### Required action
With the pictures set aside, write out all of the data exactly as it stands.

### Saved data entries

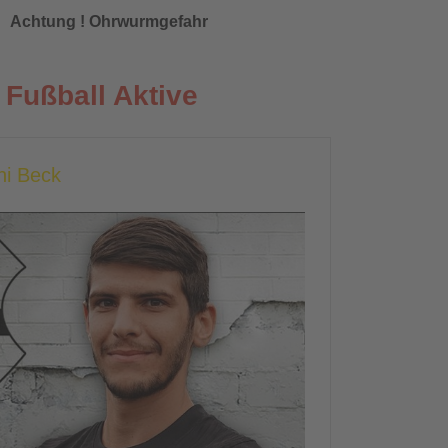
Achtung ! Ohrwurmgefahr
Fußball Aktive
hi Beck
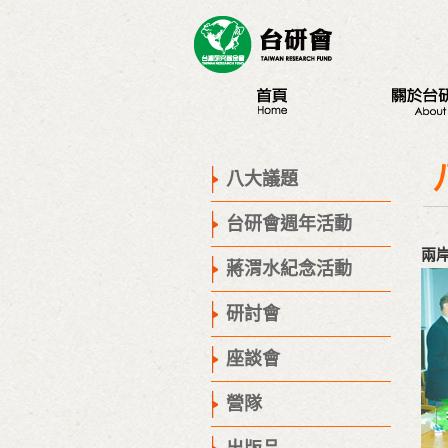
最新訊息
認識台研會
創辦人
八大議題
董事會
台研會週年活動
歷史腳步
兩
聯絡我們
蔣渭水紀念活動
研討會
座談會
營隊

### Written response
Achtung ! Ohrwurmgefahr
Fußball Aktive
hi Beck
最新訊息
認識台研會
創辦人
八大議題
董事會
台研會週年活動
歷史腳步
兩
聯絡我們
蔣渭水紀念活動
研討會
座談會
營隊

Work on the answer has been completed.